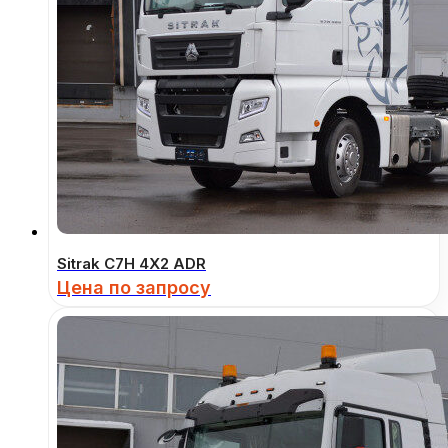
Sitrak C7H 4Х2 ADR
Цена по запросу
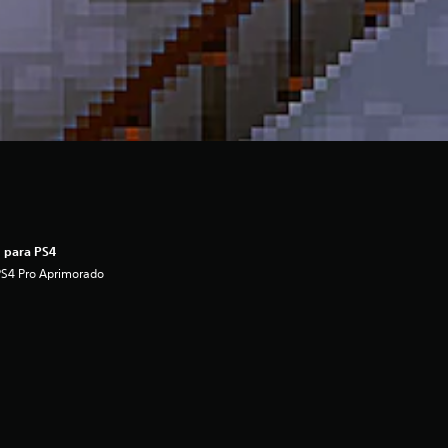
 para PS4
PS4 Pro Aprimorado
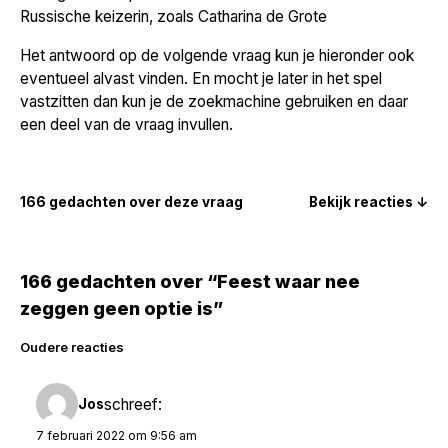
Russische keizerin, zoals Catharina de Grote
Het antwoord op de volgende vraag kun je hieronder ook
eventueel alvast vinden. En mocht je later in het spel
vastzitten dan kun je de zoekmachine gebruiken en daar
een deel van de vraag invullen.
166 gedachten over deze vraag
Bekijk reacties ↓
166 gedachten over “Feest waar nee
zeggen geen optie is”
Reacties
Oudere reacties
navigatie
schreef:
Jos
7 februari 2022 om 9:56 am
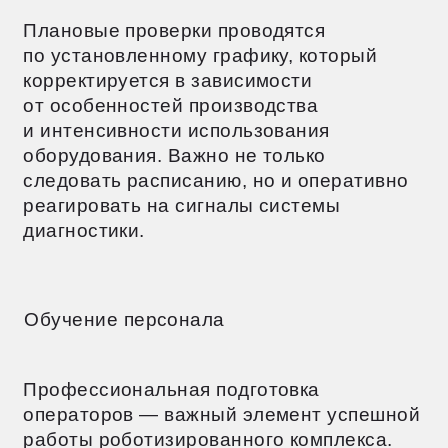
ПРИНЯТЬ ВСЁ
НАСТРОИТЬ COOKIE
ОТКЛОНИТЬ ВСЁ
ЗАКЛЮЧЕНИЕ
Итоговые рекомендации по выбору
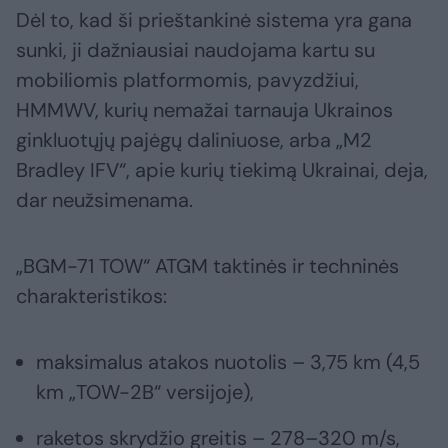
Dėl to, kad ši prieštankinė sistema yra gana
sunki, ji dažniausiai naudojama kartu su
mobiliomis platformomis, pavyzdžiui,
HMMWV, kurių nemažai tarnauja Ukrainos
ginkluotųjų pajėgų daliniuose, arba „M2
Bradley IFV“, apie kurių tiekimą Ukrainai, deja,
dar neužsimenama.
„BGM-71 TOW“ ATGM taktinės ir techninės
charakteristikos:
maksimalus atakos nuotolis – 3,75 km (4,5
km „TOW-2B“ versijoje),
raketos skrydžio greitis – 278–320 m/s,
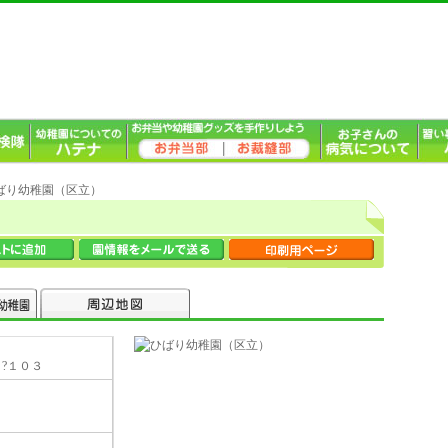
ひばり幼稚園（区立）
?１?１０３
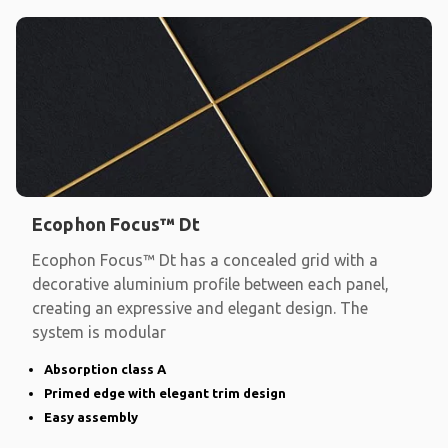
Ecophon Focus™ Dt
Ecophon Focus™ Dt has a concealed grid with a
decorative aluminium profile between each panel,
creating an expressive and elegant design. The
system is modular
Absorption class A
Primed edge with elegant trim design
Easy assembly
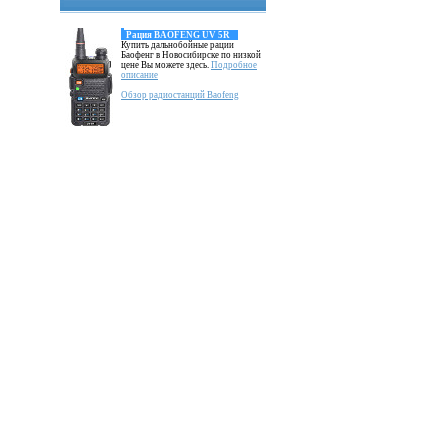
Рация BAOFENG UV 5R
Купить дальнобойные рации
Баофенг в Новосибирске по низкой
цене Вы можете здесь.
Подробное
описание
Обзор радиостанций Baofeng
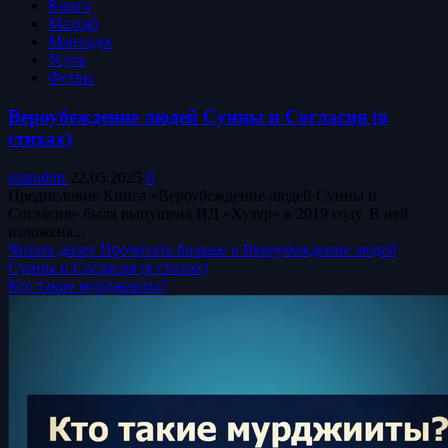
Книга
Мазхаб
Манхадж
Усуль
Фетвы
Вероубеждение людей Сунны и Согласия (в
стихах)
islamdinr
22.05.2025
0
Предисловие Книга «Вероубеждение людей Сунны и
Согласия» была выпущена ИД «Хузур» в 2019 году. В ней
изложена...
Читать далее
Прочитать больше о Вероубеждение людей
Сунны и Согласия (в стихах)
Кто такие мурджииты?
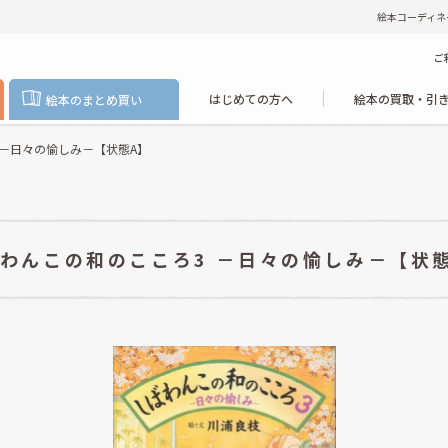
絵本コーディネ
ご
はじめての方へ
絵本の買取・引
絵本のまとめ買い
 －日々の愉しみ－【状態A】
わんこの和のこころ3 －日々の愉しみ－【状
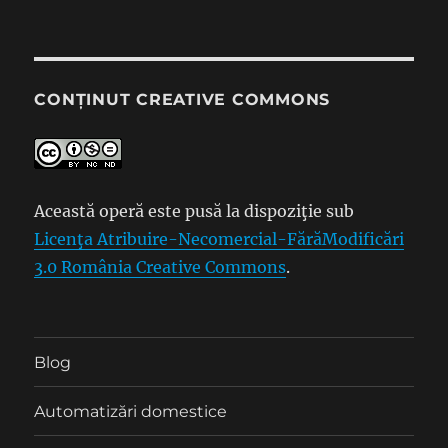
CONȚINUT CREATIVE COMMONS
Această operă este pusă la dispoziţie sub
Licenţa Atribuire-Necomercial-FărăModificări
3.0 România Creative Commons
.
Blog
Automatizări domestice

* * *

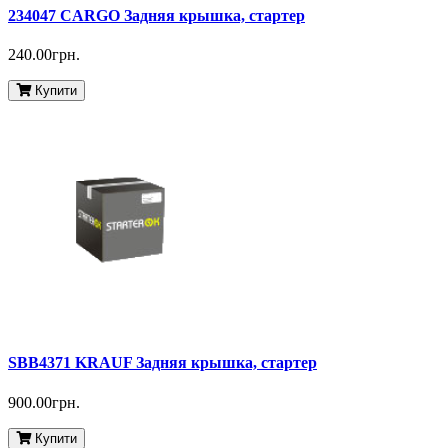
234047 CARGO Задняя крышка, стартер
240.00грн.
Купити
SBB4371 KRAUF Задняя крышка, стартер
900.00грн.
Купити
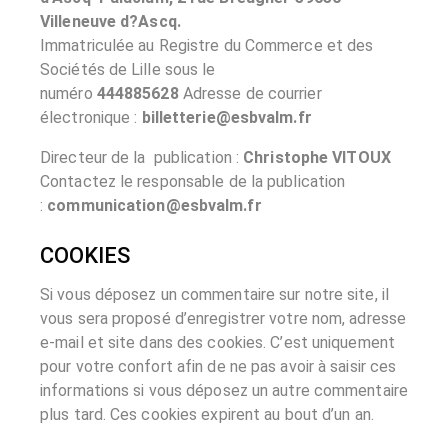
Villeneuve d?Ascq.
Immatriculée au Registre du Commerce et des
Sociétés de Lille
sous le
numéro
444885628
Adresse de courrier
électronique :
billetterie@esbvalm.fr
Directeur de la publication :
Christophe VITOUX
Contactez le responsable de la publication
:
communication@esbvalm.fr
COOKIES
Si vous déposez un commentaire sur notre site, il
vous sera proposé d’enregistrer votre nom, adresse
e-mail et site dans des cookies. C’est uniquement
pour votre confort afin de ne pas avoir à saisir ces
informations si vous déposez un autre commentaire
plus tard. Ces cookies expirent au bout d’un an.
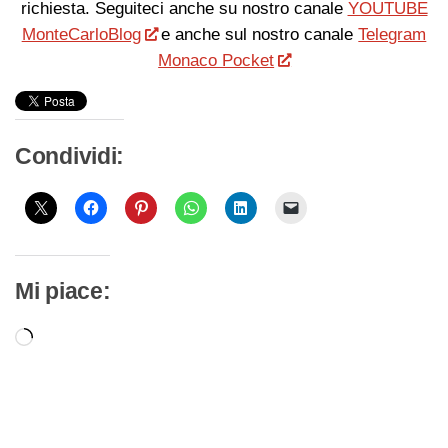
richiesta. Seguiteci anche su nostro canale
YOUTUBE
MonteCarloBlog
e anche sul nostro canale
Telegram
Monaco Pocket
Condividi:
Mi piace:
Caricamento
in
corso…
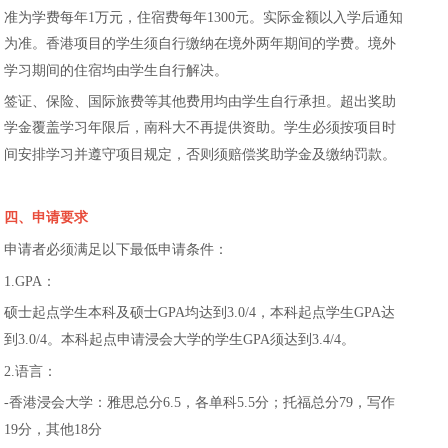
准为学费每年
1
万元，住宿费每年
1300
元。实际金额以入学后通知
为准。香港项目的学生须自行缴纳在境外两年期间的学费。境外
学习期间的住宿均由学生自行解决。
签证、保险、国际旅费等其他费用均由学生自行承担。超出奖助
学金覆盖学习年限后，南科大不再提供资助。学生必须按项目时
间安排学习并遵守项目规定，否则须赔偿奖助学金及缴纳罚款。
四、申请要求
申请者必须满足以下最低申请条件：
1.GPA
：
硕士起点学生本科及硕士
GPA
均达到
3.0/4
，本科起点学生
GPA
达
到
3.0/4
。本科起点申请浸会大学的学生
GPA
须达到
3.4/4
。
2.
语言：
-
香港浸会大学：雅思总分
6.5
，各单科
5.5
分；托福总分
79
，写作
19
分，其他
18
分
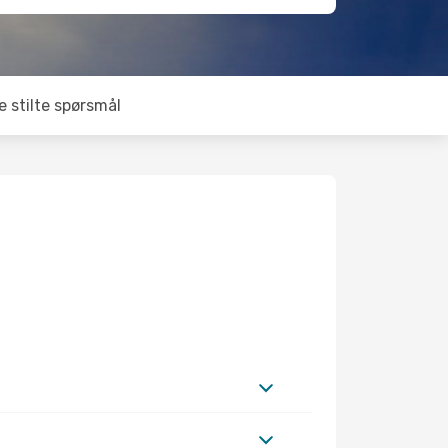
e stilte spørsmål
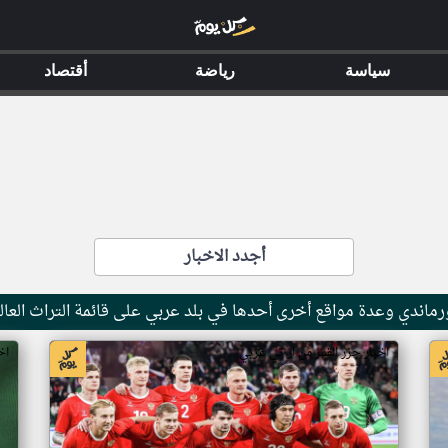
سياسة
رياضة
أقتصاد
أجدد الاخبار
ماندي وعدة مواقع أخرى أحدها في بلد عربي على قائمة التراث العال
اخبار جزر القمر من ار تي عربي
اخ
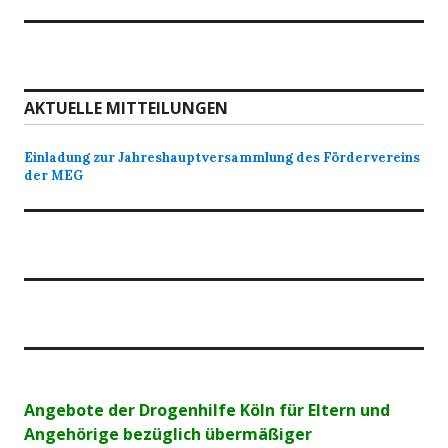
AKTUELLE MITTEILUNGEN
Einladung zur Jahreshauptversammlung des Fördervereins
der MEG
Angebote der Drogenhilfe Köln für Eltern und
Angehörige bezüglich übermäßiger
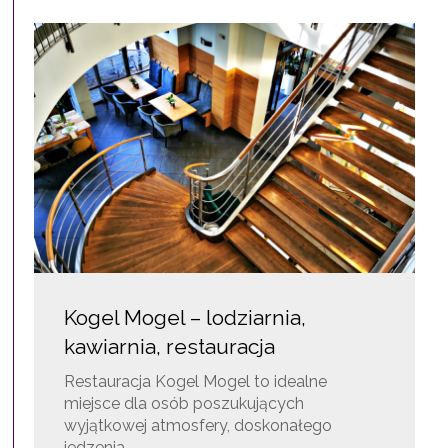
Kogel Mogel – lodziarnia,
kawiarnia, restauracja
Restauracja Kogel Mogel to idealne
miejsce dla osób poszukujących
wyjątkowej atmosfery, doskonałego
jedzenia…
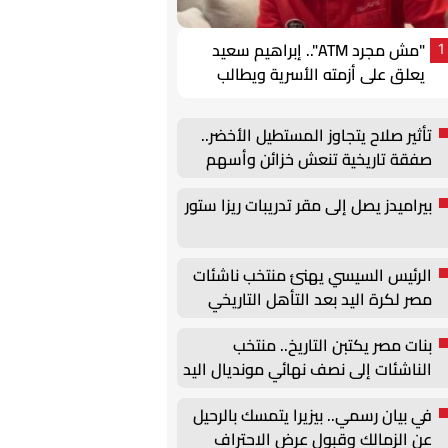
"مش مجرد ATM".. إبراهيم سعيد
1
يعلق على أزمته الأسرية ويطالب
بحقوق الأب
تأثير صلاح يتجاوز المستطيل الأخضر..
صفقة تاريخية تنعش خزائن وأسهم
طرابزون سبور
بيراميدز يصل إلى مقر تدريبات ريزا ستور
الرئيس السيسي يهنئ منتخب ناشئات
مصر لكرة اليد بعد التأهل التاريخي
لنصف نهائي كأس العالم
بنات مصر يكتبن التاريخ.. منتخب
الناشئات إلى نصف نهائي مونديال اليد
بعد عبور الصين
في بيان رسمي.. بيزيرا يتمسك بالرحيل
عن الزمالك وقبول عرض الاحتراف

What the task requires - Match on "elegant": copy every line in the records that has it.

Output of the task -
creating an expressive and elegant design. The
Primed edge with elegant trim design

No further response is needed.